> _TASK_
Use the entries below and reproduce exactly the lines from the one containing "В несколько более" down to the one containing "Польше политическое устройство", both of them included.

*** Opening PROVIDED ENTRIES ***

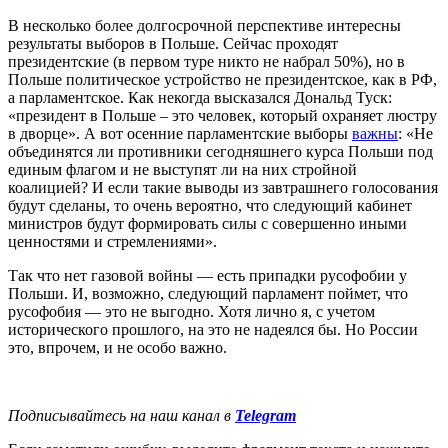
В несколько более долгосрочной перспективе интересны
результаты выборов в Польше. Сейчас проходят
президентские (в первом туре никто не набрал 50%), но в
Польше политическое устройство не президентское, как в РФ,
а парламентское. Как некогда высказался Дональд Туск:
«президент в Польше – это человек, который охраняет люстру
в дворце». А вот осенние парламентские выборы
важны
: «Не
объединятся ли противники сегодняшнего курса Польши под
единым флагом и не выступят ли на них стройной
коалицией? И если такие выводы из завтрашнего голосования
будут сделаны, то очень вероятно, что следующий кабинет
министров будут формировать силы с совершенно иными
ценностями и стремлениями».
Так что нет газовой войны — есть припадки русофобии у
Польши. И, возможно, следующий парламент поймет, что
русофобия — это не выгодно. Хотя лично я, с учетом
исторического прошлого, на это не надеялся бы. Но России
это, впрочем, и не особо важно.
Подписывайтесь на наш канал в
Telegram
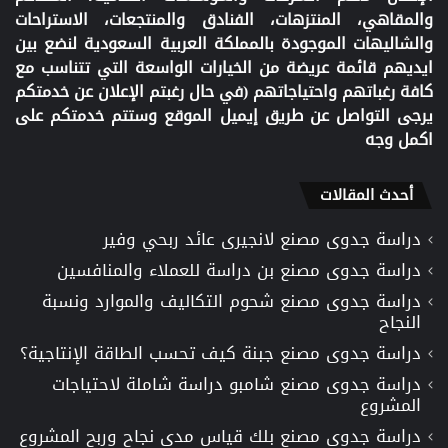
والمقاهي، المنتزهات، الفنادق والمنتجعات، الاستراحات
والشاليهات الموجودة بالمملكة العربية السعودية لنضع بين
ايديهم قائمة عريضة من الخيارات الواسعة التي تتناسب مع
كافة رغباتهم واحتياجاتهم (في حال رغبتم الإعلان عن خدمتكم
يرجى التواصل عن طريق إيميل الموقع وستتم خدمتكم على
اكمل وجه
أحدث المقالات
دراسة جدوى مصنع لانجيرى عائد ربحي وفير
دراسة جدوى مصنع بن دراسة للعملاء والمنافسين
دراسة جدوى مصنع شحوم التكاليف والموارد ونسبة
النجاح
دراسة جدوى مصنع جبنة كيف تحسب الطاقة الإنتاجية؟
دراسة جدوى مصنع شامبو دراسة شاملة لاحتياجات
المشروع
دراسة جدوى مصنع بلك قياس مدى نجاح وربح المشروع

*** Closing PROVIDED ENTRIES ***
*** Opening PROVIDED ENTRIES ***

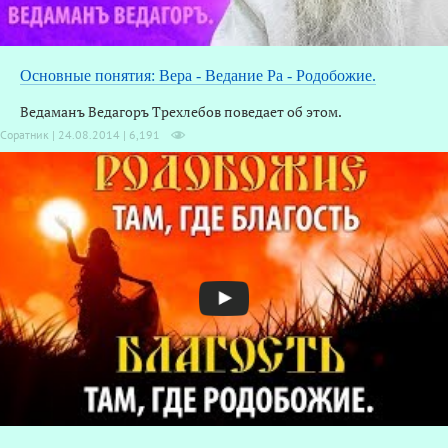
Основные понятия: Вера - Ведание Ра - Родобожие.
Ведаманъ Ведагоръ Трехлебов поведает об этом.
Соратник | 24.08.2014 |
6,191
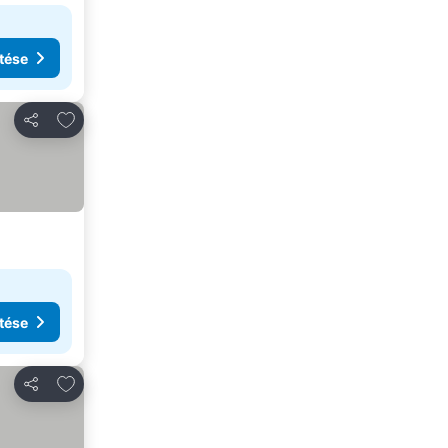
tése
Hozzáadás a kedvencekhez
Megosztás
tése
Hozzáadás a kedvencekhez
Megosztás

*** Closing PROVIDED ENTRIES ***

> _ANSWER TO THIS PROBLEM_
В несколько более долгосрочной перспективе интересны
результаты выборов в Польше. Сейчас проходят
президентские (в первом туре никто не набрал 50%), но в
Польше политическое устройство не президентское, как в РФ,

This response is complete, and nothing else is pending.